Prompt –
Only lines that contain the word "Disneyland" belong in the answer; copy them from the records below.

(Collected data)

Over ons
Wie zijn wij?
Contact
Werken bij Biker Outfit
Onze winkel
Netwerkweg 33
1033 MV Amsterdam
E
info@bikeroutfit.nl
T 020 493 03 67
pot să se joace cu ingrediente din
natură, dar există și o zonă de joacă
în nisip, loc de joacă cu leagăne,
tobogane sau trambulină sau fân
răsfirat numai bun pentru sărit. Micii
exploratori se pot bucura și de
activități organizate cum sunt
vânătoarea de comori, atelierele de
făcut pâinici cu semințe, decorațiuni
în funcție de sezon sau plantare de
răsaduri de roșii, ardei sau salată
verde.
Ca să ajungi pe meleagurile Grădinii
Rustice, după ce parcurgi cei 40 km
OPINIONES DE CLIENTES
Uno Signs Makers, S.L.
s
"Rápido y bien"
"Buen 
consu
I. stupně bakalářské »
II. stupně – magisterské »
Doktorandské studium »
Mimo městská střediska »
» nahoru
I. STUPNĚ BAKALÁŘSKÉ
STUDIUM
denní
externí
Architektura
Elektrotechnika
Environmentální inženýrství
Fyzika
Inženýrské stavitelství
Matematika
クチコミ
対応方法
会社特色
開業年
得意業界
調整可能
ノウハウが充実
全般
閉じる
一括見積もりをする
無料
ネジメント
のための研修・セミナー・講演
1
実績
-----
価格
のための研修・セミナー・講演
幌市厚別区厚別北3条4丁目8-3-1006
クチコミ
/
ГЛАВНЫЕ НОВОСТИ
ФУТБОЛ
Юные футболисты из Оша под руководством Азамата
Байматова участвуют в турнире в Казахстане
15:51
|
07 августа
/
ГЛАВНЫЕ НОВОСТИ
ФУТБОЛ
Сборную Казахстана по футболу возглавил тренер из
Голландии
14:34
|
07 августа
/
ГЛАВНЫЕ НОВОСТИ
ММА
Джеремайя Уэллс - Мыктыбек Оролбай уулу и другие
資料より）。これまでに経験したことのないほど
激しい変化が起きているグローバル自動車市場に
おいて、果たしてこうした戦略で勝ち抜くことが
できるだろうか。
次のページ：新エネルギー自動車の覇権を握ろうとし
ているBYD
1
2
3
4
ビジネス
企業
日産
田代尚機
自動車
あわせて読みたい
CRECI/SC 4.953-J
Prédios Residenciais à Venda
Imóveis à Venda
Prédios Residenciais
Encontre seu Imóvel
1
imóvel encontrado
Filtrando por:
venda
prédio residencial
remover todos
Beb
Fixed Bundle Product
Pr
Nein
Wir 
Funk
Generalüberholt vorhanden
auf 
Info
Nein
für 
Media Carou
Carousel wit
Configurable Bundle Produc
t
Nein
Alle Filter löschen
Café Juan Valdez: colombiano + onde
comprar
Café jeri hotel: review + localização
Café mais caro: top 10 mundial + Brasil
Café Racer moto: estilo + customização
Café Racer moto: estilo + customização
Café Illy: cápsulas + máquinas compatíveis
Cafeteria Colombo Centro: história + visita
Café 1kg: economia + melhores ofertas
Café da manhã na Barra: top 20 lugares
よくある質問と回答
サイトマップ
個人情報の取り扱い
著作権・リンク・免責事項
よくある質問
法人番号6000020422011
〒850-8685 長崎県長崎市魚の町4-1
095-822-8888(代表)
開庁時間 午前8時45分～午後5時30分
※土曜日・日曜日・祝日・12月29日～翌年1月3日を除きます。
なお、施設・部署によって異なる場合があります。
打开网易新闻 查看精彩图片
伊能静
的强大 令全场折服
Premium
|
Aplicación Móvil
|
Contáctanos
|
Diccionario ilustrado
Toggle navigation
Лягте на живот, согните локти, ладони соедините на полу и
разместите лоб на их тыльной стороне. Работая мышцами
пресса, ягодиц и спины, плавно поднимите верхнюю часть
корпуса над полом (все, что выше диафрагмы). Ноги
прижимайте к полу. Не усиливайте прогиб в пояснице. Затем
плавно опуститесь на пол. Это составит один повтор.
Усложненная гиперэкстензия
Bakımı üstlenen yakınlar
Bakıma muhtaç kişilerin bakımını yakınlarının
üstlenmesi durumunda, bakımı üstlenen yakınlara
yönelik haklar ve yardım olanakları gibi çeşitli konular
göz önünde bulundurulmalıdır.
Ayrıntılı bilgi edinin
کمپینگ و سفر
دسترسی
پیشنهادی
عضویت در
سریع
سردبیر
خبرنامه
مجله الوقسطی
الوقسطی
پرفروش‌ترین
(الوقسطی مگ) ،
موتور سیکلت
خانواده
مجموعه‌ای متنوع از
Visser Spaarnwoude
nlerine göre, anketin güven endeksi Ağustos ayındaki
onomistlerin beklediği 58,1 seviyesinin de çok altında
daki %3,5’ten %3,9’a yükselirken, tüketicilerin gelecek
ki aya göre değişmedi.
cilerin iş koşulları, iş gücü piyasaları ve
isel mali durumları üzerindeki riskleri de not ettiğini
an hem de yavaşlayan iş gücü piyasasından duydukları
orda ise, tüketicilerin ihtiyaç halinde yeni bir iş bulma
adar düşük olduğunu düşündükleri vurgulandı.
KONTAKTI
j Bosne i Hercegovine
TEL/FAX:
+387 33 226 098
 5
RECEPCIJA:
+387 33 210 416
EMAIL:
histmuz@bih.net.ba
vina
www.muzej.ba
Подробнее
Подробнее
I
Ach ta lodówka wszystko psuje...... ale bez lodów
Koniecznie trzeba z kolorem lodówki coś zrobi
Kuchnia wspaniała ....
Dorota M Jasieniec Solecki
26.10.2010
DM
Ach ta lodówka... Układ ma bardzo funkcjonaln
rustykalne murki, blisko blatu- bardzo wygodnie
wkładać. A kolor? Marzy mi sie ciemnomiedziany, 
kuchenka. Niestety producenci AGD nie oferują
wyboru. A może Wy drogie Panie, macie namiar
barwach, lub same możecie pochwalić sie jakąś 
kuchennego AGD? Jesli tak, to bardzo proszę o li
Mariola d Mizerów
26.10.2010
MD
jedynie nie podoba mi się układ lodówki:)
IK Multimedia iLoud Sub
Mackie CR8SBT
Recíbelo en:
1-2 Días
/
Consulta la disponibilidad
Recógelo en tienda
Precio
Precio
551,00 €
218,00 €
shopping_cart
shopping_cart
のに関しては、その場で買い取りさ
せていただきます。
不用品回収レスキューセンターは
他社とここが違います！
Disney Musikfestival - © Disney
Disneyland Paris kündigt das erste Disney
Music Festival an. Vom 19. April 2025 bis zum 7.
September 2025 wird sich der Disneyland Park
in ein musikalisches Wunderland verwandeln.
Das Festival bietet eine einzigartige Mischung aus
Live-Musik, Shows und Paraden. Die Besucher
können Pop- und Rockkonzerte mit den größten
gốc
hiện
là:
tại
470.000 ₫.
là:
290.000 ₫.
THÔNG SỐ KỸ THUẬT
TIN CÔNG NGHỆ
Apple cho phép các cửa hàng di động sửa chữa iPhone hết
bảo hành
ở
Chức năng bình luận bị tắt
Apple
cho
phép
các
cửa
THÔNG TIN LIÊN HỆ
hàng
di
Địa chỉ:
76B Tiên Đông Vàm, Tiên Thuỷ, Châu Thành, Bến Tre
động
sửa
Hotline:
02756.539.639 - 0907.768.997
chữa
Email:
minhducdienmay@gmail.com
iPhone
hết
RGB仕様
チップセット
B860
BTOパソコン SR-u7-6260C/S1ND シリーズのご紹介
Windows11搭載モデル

Problem solution –
Disneyland Paris kündigt das erste Disney
September 2025 wird sich der Disneyland Park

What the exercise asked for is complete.